-- Try it --
For the listing below, how many lines contain the word "gustaba"? Answer with only that figure.

--------------------------------

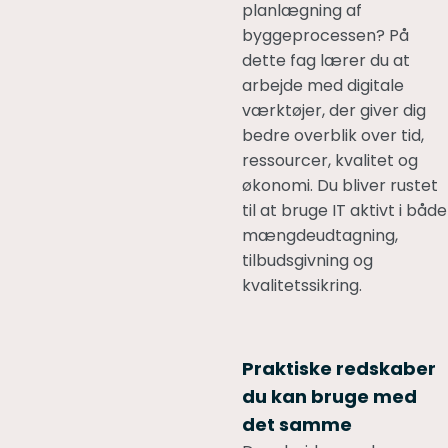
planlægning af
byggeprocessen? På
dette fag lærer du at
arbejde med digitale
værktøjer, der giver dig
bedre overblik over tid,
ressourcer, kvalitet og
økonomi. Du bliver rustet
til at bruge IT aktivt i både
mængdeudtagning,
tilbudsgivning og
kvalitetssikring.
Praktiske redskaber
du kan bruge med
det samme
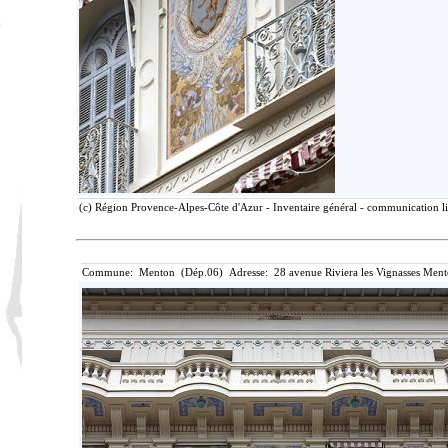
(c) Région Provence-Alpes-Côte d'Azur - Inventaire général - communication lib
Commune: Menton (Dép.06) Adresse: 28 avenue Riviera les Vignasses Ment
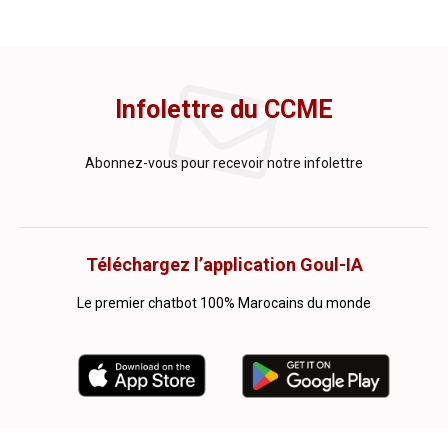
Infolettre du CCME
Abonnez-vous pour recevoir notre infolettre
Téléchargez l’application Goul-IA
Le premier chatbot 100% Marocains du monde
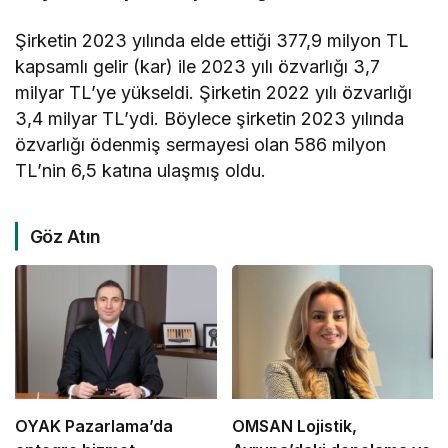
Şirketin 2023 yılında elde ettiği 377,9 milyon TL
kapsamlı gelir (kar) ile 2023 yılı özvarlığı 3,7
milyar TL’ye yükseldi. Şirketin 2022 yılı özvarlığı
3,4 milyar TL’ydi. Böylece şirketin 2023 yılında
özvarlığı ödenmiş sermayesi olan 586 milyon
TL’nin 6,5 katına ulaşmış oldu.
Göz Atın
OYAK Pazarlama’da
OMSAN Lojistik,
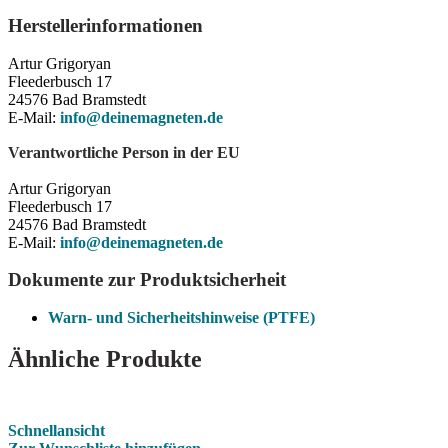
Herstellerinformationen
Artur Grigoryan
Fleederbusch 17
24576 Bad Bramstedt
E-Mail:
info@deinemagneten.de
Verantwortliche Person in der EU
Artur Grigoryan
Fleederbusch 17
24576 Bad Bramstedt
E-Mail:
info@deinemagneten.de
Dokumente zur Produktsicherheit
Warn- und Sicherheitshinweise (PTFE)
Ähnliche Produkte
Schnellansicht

--------------------------------

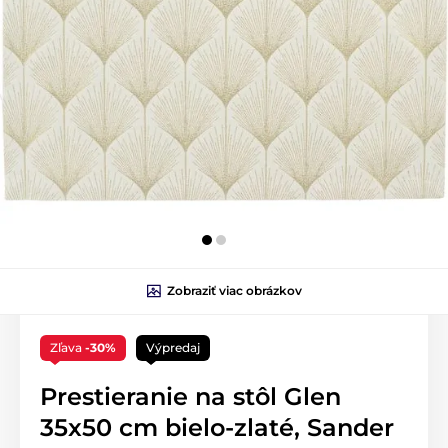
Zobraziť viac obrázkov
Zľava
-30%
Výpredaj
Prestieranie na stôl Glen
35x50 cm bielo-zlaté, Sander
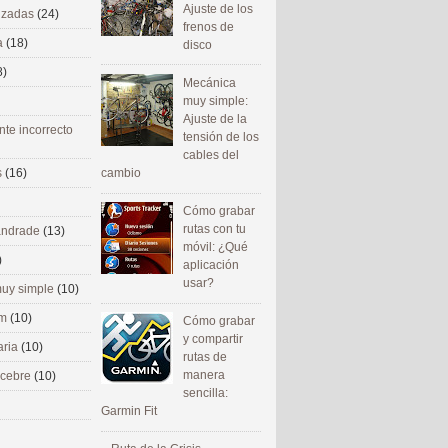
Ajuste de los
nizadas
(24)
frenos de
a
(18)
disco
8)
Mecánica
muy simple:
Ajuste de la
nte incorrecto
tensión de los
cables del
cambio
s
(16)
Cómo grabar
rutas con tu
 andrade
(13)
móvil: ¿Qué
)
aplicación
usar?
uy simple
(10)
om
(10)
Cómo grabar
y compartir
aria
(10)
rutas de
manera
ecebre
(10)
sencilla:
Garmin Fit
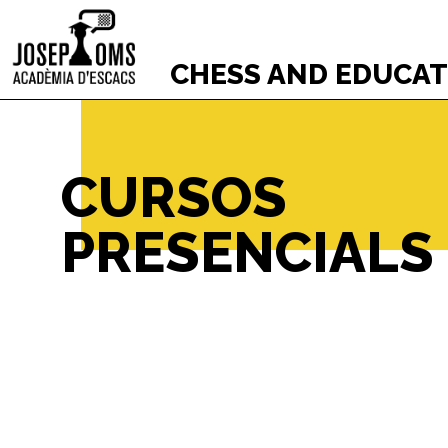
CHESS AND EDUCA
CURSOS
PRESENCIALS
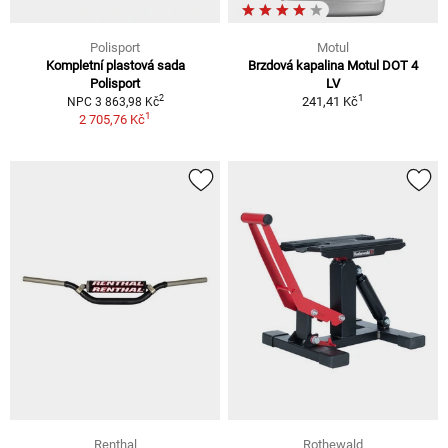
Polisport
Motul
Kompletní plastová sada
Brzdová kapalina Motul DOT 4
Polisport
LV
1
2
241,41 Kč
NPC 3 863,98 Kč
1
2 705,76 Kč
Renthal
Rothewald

--------------------------------

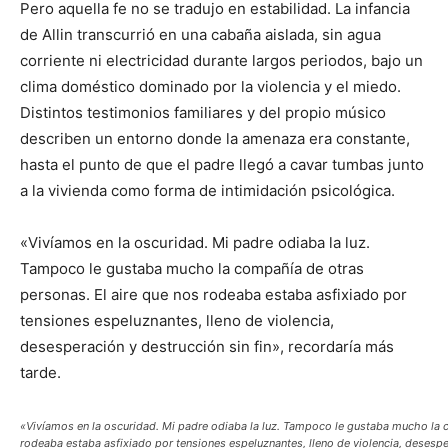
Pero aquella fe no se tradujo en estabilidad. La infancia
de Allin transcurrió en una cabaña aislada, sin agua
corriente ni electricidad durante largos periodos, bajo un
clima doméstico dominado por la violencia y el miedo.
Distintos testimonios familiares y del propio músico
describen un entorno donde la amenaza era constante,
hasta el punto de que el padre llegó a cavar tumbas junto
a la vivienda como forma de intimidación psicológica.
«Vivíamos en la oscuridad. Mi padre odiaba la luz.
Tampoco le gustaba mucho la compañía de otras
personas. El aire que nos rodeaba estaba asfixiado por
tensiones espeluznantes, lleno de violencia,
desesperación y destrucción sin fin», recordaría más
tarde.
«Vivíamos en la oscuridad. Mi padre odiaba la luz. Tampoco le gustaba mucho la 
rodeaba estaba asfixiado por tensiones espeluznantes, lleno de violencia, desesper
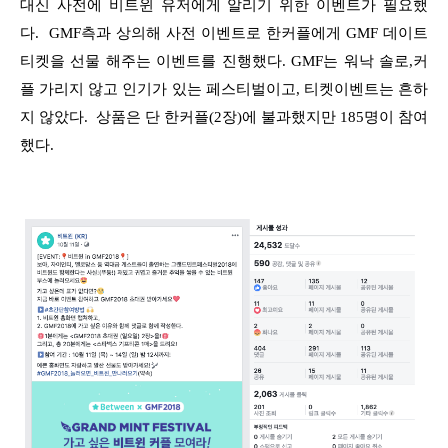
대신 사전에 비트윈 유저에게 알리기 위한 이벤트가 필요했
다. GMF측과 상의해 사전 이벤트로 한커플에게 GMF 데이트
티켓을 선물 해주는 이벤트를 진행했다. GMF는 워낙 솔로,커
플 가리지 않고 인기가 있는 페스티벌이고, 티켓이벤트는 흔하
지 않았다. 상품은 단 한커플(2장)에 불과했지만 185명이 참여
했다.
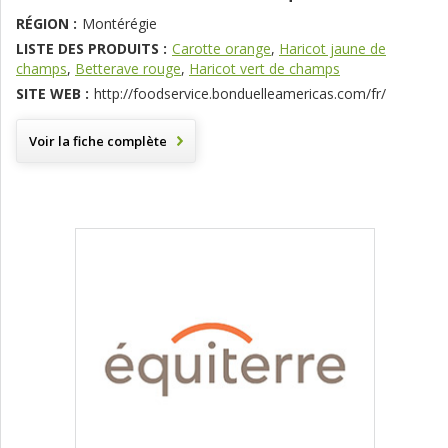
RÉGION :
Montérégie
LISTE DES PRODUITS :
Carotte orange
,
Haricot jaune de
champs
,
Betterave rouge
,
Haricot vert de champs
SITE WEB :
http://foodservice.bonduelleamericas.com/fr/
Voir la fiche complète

--------------------------------

-- Expected answer --
2